I don't have the expertise to look deeply the transaction than sniffing the network. I guess it would be interesting to see the memory status of switches and routers at the moment of the bug.

(10 Jul '15, 04:52) vitoriodelage

@Christian_R: My apologies for the delay, I had other problems to solve and it was an extended holiday here in France. Please don't consider my silence as if I left over. And many thanks again for your help.

I managed to upload the configuration of both switches at http://acadmed.o2switch.net/tmp/dlink/ My apologies for the ergonomy, the screen capture was the best I could get to show you the config.

For the updates, it flooded again friday morning. Flood was coming from switch B. I realized that it firmware was not up to date and flashed it with the last version (2.01.001 -> 2.03.001). Friday evening it flooded again. As I started to take the screen captures of the config in switch B, I saw that the Loopback detection was disabled and activated it.

Since this action I got no more floods. Today (first working day after friday) everything was OK. Making all the screen captures I also changed another feature in switch A, the DoS detection was turned off. And tried to turn on the loopback detection in switch A failed. It complains that it's incompatible with STP. What is strange is that switch B (older but same brand/model) accepts it.

Well, by the moment the network is working again (After so much pain, I'm prudent to say it's over), so I thank you one more time for your tips. And if you see anything on the config that could be improved, please let me know.

Cheers!

(15 Jul '15, 08:55) vitoriodelage

ok that are a lot pics. I will have a deeper look at them in two hours or so. But why do I see at Port 47 on Switch A such a lot of failures? Is there a half duplex device connected? And what is connected at Port 13?

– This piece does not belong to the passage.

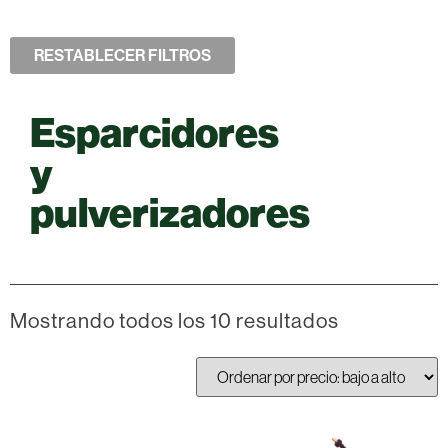
RESTABLECER FILTROS
Esparcidores
y
pulverizadores
Mostrando todos los 10 resultados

(15 Jul '15, 09:35) Christian_R

So I checked the screenshots. The first thing that I can say that both switches are different HW Revision and Firmware Rev.

Switch A: It can be seen that there is an active port mirroring configured between Port 8 and 45.

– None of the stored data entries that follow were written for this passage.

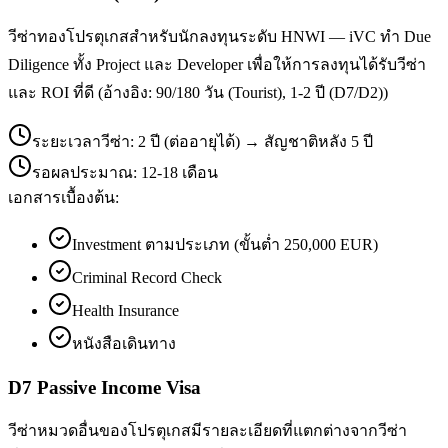
วีซ่าทองโปรตุเกสสำหรับนักลงทุนระดับ HNWI — iVC ทำ Due
Diligence ทั้ง Project และ Developer เพื่อให้การลงทุนได้รับวีซ่า
และ ROI ที่ดี (อ้างอิง: 90/180 วัน (Tourist), 1-2 ปี (D7/D2))
ระยะเวลาวีซ่า:
2 ปี (ต่ออายุได้) → สัญชาติหลัง 5 ปี
รอผลประมาณ:
12-18 เดือน
เอกสารเบื้องต้น:
Investment ตามประเภท (ขั้นต่ำ 250,000 EUR)
Criminal Record Check
Health Insurance
หนังสือเดินทาง
D7 Passive Income Visa
วีซ่าหมวดอื่นของโปรตุเกสมีรายละเอียดที่แตกต่างจากวีซ่า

Port 13: Sometimes comes up with 10 MBit/s HDX and sometimes with 1GBit/s FDX

At Port 47 and 24 failure could be seen.

Switch B: Port 1and Port 24 I would check at least.

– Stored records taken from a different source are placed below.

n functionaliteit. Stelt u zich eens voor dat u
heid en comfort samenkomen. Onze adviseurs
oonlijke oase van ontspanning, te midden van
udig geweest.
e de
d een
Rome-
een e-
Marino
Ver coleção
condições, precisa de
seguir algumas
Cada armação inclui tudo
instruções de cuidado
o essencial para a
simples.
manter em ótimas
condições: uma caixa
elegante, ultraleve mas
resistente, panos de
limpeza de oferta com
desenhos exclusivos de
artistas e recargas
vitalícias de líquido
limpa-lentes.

At both Switches I would suggest you really should check at the port setting tab the actual operational mode of the interface against your expected value.

I think a Port with 100 MBit/s HDX is not very common. And a Port with HDX is worthful to be investigated if HDX is really the correct mode.

(15 Jul '15, 14:19) Christian_R

Maybe this could help you. Disconnect the Port 46 at Switch A and tell/show us the stp status of switch A. There is a very small chance that this leads us to problem source. But keep your procceses in mind to do this.

(15 Jul '15, 22:21) Christian_R

Thank you for you time!

At switch A: The mirror at port 8 is for monitoring purpose. The port 45 is the main switch. I did the monitoring at the router cable because it was my first lead.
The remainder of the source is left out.